The behavior of gtid_strict_mode in MariaDB

GTIDs in MariaDB are a nice improvement to replication and make fail-over a simpler process. I struggled a little with the explanation of gtid_strict_mode and what to expect. So I thought I’d run through a simple scenario to make my own understanding clear.

In this scenario I have created two instances of MySQL; primary and secondary. I have setup replication using standard binlog filename & positions offset and then switched to GTID using slave_pos. I will cover the behavior of replication with gtid_strict_mode off and on, how problems are caused, how you might like to recover, and how to avoid problems.

gtid_strict_mode = 0

Consider the starting gtids for our primary and secondary instances…

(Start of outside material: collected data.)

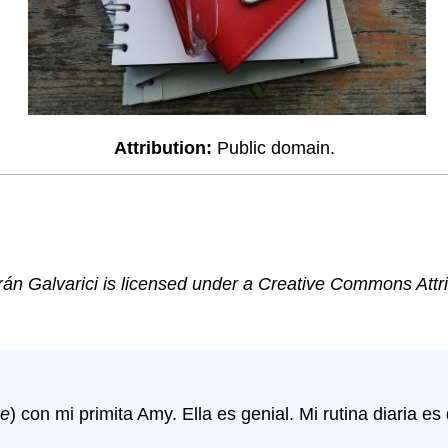
Attribution:
Public domain.
rán Galvarici is licensed under a Creative Commons Attr
me
) con mi primita Amy. Ella es genial. Mi rutina diaria es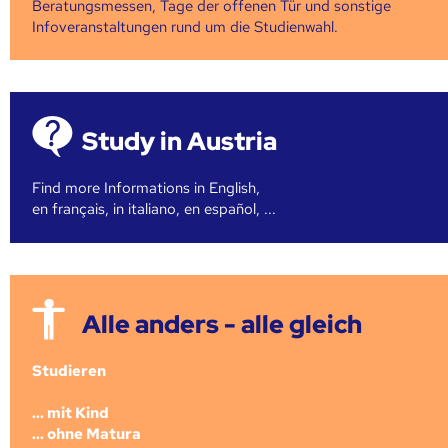
Beratungsmessen, Tage der offenen Tür und sonstige
Infoveranstaltungen rund um die Studienwahl.
Study in Austria
Find more Informations in English,
en français, in italiano, en español, ...
Alle anders - alle gleich
Studieren
... mit Kind
... ohne Matura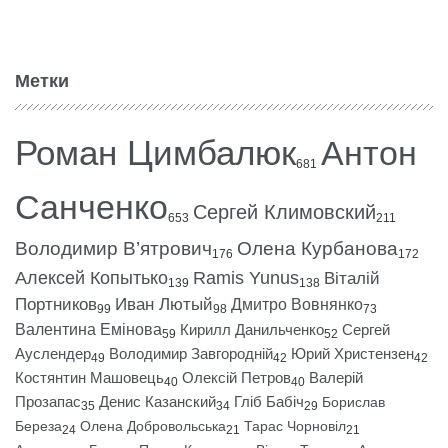
Метки
Роман Цимбалюк
Антон
681
Санченко
Сергей Климовский
653
211
Володимир В’ятрович
Олена Курбанова
176
172
Алексей Копытько
Ramis Yunus
Віталій
139
138
Портников
Иван Лютый
Дмитро Вовнянко
99
98
73
Валентина Емінова
Кирилл Данильченко
Сергей
59
52
Ауслендер
Володимир Завгородній
Юрий Христензен
49
42
42
Костянтин Машовець
Олексій Петров
Валерій
40
40
Прозапас
Денис Казанский
Гліб Бабіч
Борислав
35
34
29
Береза
Олена Добровольська
Тарас Чорновіл
24
21
21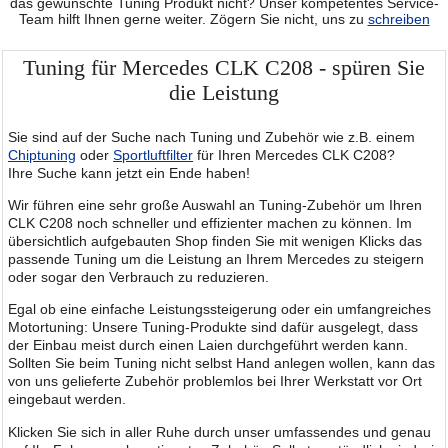
das gewünschte Tuning Produkt nicht? Unser kompetentes Service-
Team hilft Ihnen gerne weiter. Zögern Sie nicht, uns zu
schreiben
Tuning für Mercedes CLK C208 - spüren Sie
die Leistung
Sie sind auf der Suche nach Tuning und Zubehör wie z.B. einem
Chiptuning
oder
Sportluftfilter
für Ihren Mercedes CLK C208?
Ihre Suche kann jetzt ein Ende haben!
Wir führen eine sehr große Auswahl an Tuning-Zubehör um Ihren
CLK C208 noch schneller und effizienter machen zu können. Im
übersichtlich aufgebauten Shop finden Sie mit wenigen Klicks das
passende Tuning um die Leistung an Ihrem Mercedes zu steigern
oder sogar den Verbrauch zu reduzieren.
Egal ob eine einfache Leistungssteigerung oder ein umfangreiches
Motortuning: Unsere Tuning-Produkte sind dafür ausgelegt, dass
der Einbau meist durch einen Laien durchgeführt werden kann.
Sollten Sie beim Tuning nicht selbst Hand anlegen wollen, kann das
von uns gelieferte Zubehör problemlos bei Ihrer Werkstatt vor Ort
eingebaut werden.
Klicken Sie sich in aller Ruhe durch unser umfassendes und genau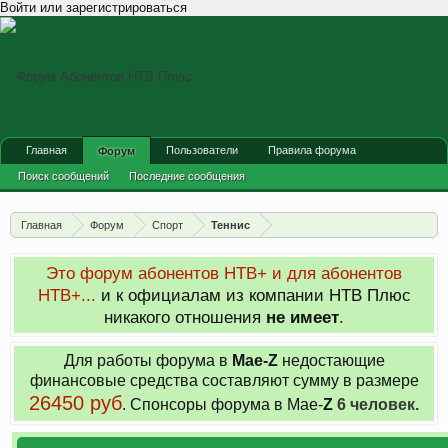
Войти или зарегистрироваться
Главная
Пользователи
Правила форума
Форум
Поиск сообщений
Последние сообщения
Главная
Форум
Спорт
Теннис
Это форум абонентов НТВ+ и для абонентов
НТВ+...
и к официалам из компании НТВ Плюс
никакого отношения
не имеет
.
Для работы форума в
Мае-
Z
недостающие
финансовые средства составляют сумму в размере
26450 руб
. Cпонсоры форума в Мае-
Z
6 человек.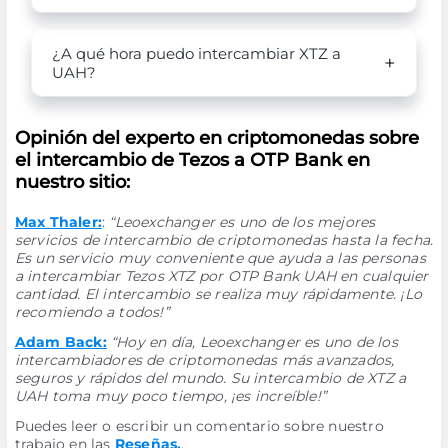
¿A qué hora puedo intercambiar XTZ a
UAH?
Opinión del experto en criptomonedas sobre
el intercambio de Tezos a OTP Bank en
nuestro sitio:
Max Thaler:
:
“Leoexchanger es uno de los mejores
servicios de intercambio de criptomonedas hasta la fecha.
Es un servicio muy conveniente que ayuda a las personas
a intercambiar Tezos XTZ por OTP Bank UAH en cualquier
cantidad. El intercambio se realiza muy rápidamente. ¡Lo
recomiendo a todos!”
Adam Back:
“Hoy en día, Leoexchanger es uno de los
intercambiadores de criptomonedas más avanzados,
seguros y rápidos del mundo. Su intercambio de XTZ a
UAH toma muy poco tiempo, ¡es increíble!”
Puedes leer o escribir un comentario sobre nuestro
trabajo en las
Reseñas.
.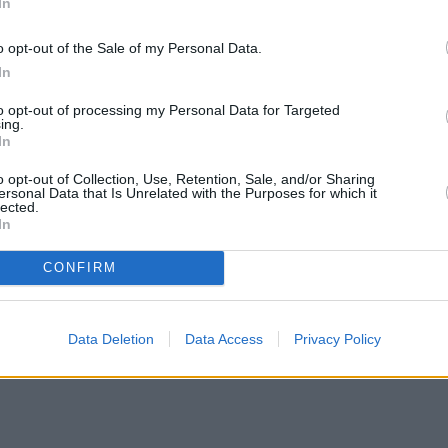
ροφή, όπως τα αμύγδαλα και τα κάσιους, μέχρι τα
In
 οι επιλογές είναι πολλές. Είναι όμως όλες το ίδιο
o opt-out of the Sale of my Personal Data.
In
to opt-out of processing my Personal Data for Targeted
άνουν κακό στην υγεία
ing.
In
 ξηροί καρποί που πρέπει να περιορίσεις την
o opt-out of Collection, Use, Retention, Sale, and/or Sharing
ersonal Data that Is Unrelated with the Purposes for which it
ελούν τη δεύτερη και την τρίτη πιο ανθυγιεινή
lected.
In
CONFIRM
Data Deletion
Data Access
Privacy Policy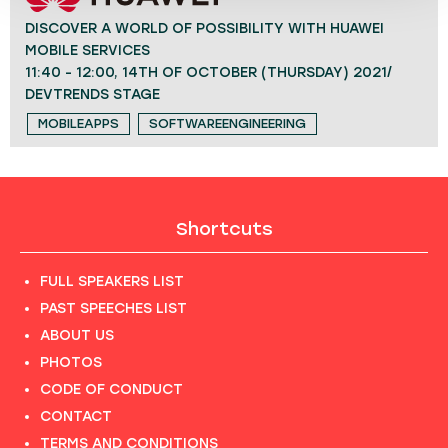
DISCOVER A WORLD OF POSSIBILITY WITH HUAWEI
MOBILE SERVICES
11:40 - 12:00, 14TH OF OCTOBER (THURSDAY) 2021/
DEVTRENDS STAGE
MOBILEAPPS
SOFTWAREENGINEERING
Shortcuts
FULL SPEAKERS LIST
PAST SPEECHES LIST
ABOUT US
PHOTOS
CODE OF CONDUCT
CONTACT
TERMS AND CONDITIONS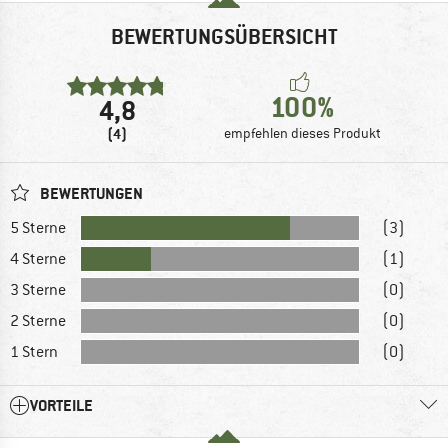
BEWERTUNGSÜBERSICHT
100%
4,8
(4)
empfehlen dieses Produkt
BEWERTUNGEN
5 Sterne
(3)
4 Sterne
(1)
3 Sterne
(0)
2 Sterne
(0)
1 Stern
(0)
VORTEILE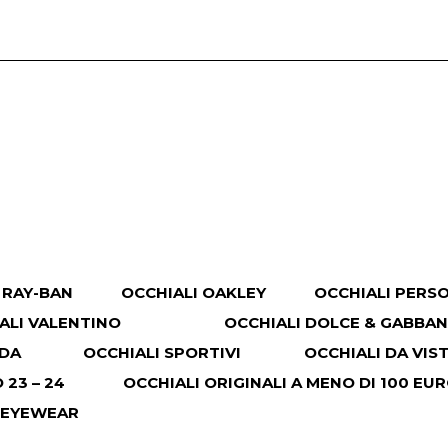
 RAY-BAN
OCCHIALI OAKLEY
OCCHIALI PERS
ALI VALENTINO
OCCHIALI DOLCE & GABBA
ADA
OCCHIALI SPORTIVI
OCCHIALI DA VIS
23 – 24
OCCHIALI ORIGINALI A MENO DI 100 EU
 EYEWEAR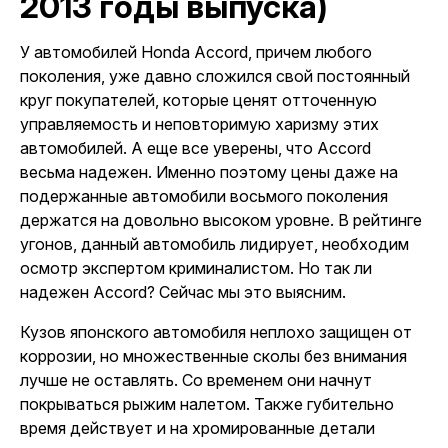
2013 годы выпуска)
У автомобилей Honda Accord, причем любого
поколения, уже давно сложился свой постоянный
круг покупателей, которые ценят отточенную
управляемость и неповторимую харизму этих
автомобилей. А еще все уверены, что Accord
весьма надежен. Именно поэтому цены даже на
подержанные автомобили восьмого поколения
держатся на довольно высоком уровне. В рейтинге
угонов, данный автомобиль лидирует, необходим
осмотр экспертом криминалистом
. Но так ли
надежен Accord? Сейчас мы это выясним.
Кузов японского автомобиля неплохо защищен от
коррозии, но множественные сколы без внимания
лучше не оставлять. Со временем они начнут
покрываться рыжим налетом. Также губительно
время действует и на хромированные детали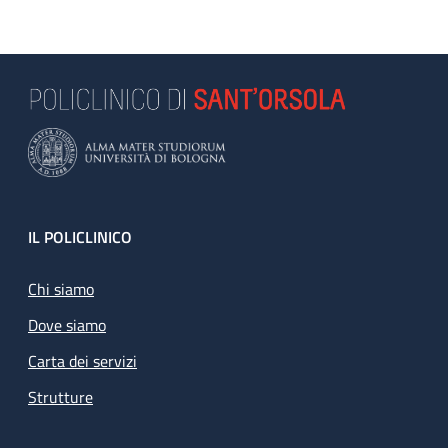
Footer
IL POLICLINICO
Chi siamo
Dove siamo
Carta dei servizi
Strutture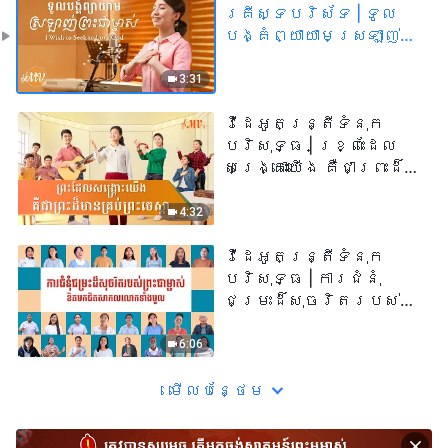
គ្រីស្ទបរិស័ទ​ | ទូល
បង្គំព្យាយាមស្រឡាញ់
ព្រះជាម្ចាស់​ | MV
3:31
វីដេអូតន្រ្តីទំនុក
បរិសុទ្ធ | ខ្ព្រះដែល
សង្គ្រោះយើង គឺជាព្រះដ៏
មានគ្រប់​ព្រះចេស្ដា | MV
4:32
វីដេអូតន្រ្តីទំនុក
បរិសុទ្ធ | ការ​ជំនុំ​
ជម្រះ​ដ៏​សុចរិត​របស់​
ព្រះ​ជា​ម្ចាស់​ ខិត​មក​ជិត​
សាកលលោក​ទាំង​មូល | MV
6:06
មើល​​បន្ថែម​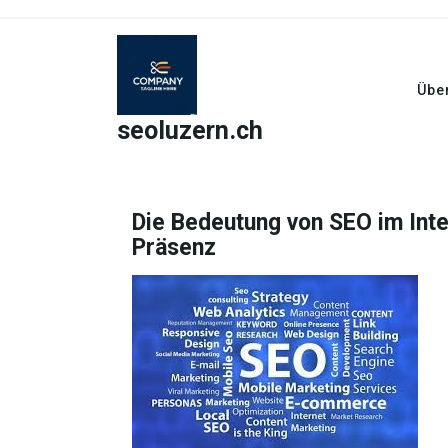
Skip
to
content
Übe
seoluzern.ch
Die Bedeutung von SEO im Inte
Präsenz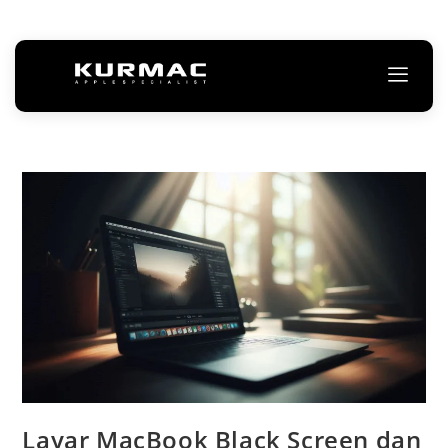
Layar MacBook Black Screen dan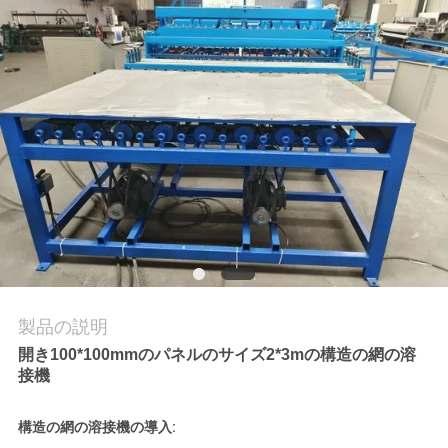
品
質
管
理
私
達
に
製品の説明
連
開き100*100mmのパネルのサイズ2*3mの構造の網の溶
接機
絡
し
構造の網の溶接機の導入: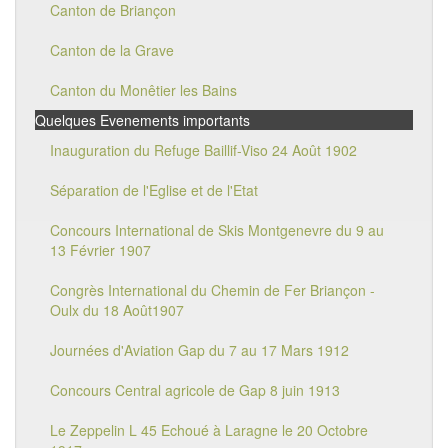
Canton de Briançon
Canton de la Grave
Canton du Monêtier les Bains
Quelques Evenements importants
Inauguration du Refuge Baillif-Viso 24 Août 1902
Séparation de l'Eglise et de l'Etat
Concours International de Skis Montgenevre du 9 au
13 Février 1907
Congrès International du Chemin de Fer Briançon -
Oulx du 18 Août1907
Journées d'Aviation Gap du 7 au 17 Mars 1912
Concours Central agricole de Gap 8 juin 1913
Le Zeppelin L 45 Echoué à Laragne le 20 Octobre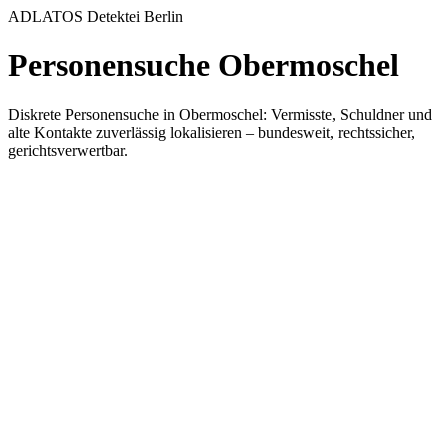
ADLATOS Detektei Berlin
Personensuche Obermoschel
Diskrete Personensuche in Obermoschel: Vermisste, Schuldner und
alte Kontakte zuverlässig lokalisieren – bundesweit, rechtssicher,
gerichtsverwertbar.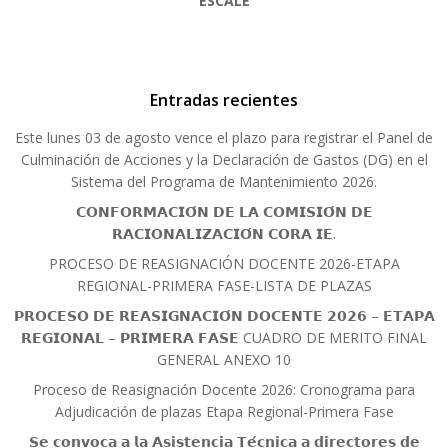
ESCALE
Entradas recientes
Este lunes 03 de agosto vence el plazo para registrar el Panel de
Culminación de Acciones y la Declaración de Gastos (DG) en el
Sistema del Programa de Mantenimiento 2026.
𝗖𝗢𝗡𝗙𝗢𝗥𝗠𝗔𝗖𝗜𝗢́𝗡 𝗗𝗘 𝗟𝗔 𝗖𝗢𝗠𝗜𝗦𝗜𝗢́𝗡 𝗗𝗘
𝗥𝗔𝗖𝗜𝗢𝗡𝗔𝗟𝗜𝗭𝗔𝗖𝗜𝗢́𝗡 𝗖𝗢𝗥𝗔 𝗜𝗘.
PROCESO DE REASIGNACIÓN DOCENTE 2026-ETAPA
REGIONAL-PRIMERA FASE-LISTA DE PLAZAS
𝗣𝗥𝗢𝗖𝗘𝗦𝗢 𝗗𝗘 𝗥𝗘𝗔𝗦𝗜𝗚𝗡𝗔𝗖𝗜𝗢́𝗡 𝗗𝗢𝗖𝗘𝗡𝗧𝗘 𝟮𝟬𝟮𝟲 – 𝗘𝗧𝗔𝗣𝗔
𝗥𝗘𝗚𝗜𝗢𝗡𝗔𝗟 – 𝗣𝗥𝗜𝗠𝗘𝗥𝗔 𝗙𝗔𝗦𝗘 CUADRO DE MERITO FINAL
GENERAL ANEXO 10
Proceso de Reasignación Docente 2026: Cronograma para
Adjudicación de plazas Etapa Regional-Primera Fase
𝗦𝗲 𝗰𝗼𝗻𝘃𝗼𝗰𝗮 𝗮 𝗹𝗮 𝗔𝘀𝗶𝘀𝘁𝗲𝗻𝗰𝗶𝗮 𝗧𝗲́𝗰𝗻𝗶𝗰𝗮 𝗮 𝗱𝗶𝗿𝗲𝗰𝘁𝗼𝗿𝗲𝘀 𝗱𝗲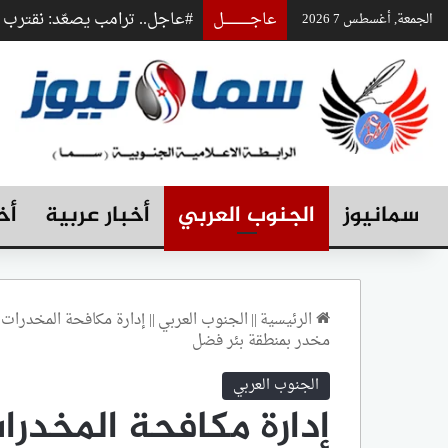
عاجـــــــــــــل
#عاجل.. ترامب يصعّد: نقتر
الجمعة, أغسطس 7 2026
سمانيوز
الجنوب العربي
أخبار عربية
أخ
الرئيسية
||
الجنوب العربي
||
مخدر بمنطقة بئر فضل
الجنوب العربي
إدارة مكافحة المخدر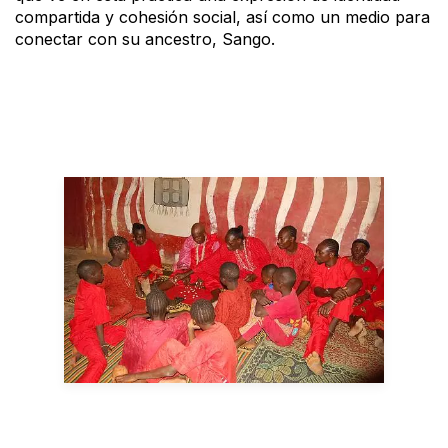
compartida y cohesión social, así como un medio para
conectar con su ancestro, Sango.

primary: gtid_current_pos = 1-1-2146
secondary: gtid_slave_pos & gtid_current_pos = 1-1-2146

Run a few transactions on the primary…

mysql> CREATE DATABASE rhys;
mysql> USE rhys;
mysql> CREATE TABLE t1 (id INTEGER NOT NULL PRIMARY KEY);
mysql> INSERT INTO t1 VALUES (1);
mysql> INSERT INTO t1 VALUES (2);
mysql> INSERT INTO t1 VALUES (3);

The gtid state now corresponds to…

primary: gtid_current_pos = 1-1-2151 (as are gtid_binlog_pos, gtid_binlog_state)
secondary: gtid_current_pos = 1-1-2151 (as are gtid_binlog_pos & gtid_slave_pos)
gtid_binlog_state = 1-2-2146,1-1-2151

Run a few transactions on the secondary. We would consider these to be errant transactions on our slave server.

mysql> USE rhys;
mysql> INSERT INTO t1 VALUES (101);
mysql> INSERT INTO t1 VALUES (102);
mysql> INSERT INTO t1 VALUES (103);
mysql> INSERT INTO t1 VALUES (104);
mysql> INSERT INTO t1 VALUES (105);
mysql> INSERT INTO t1 VALUES (999);

The gtid state is now as follows…

primary: gtid_current_pos = 1-1-2151 (as are gtid_binlog_pos, gtid_binlog_state)
secondary: gtid_binlog_pos = 1-2-2157
gtid_binlog_state = 1-1-2151, 1-2-2157
gtid_current_pos = 1-2-2157
gtid_slave_pos = 1-1-2151

Run another transaction on the primary. Note the next generated gtid here would be 1-1-2152

mysql> USE rhys;
mysql> INSERT INTO t1 VALUES (1001);

What’s our gtid state?

primary: gtid_current_pos = 1-1-2152 (as are gtid_binlog_pos, gtidbinlog_state)
secondary: gtid_binlog_pos = 1-1-2152
gtid_binlog_state = 1-2-2157,1-1-2152
gtid_current_pos = 1-1-2152
gtid_slave_pos = 1-1-2152

SHOW SLAVE STATUS on the secondary will show the slave thread running happily. In other words, when gtid_strict_mode = 0, the replication thread behaves in a similar way to standard replication. We just have some gtid order checking and extra validation when failing over. But errant transactions are allowed on slave servers.

gtid_strict_mode = 1

Now set gtid_strict_mode = 1 in my.cnf and restart both instances. Run a transaction on the primary…

mysql> USE rhys;
mysql> INSERT INTO t1 VALUES 100001);

Our gtid state is now as follows…

primary: gtid_current_pos = 1-1-2153 (as are gtid_binlog_pos, gtidbinlog_state)
secondary: gtid_binlog_pos = 1-1-2152
gtid_binlog_state 1-2-2157,1-1-2153
gtid_current_pos = 1-1-2153
gtid_slave_pos = 1-1-2153

SHOW SLAVE STATUS will show the slave thread running happy even after we have put it into gtid_strict_mode. This is because the errant transactions happened before so they get a pass on this occasion. Execute an errant transaction on the secondary MariaDB instance…

mysql> USE rhys;
mysql> INSERT INTO t1 VALUES (17);

SHOW SLAVE STATUS will continue to show the slave thread is running happily. The gtid state is as follows…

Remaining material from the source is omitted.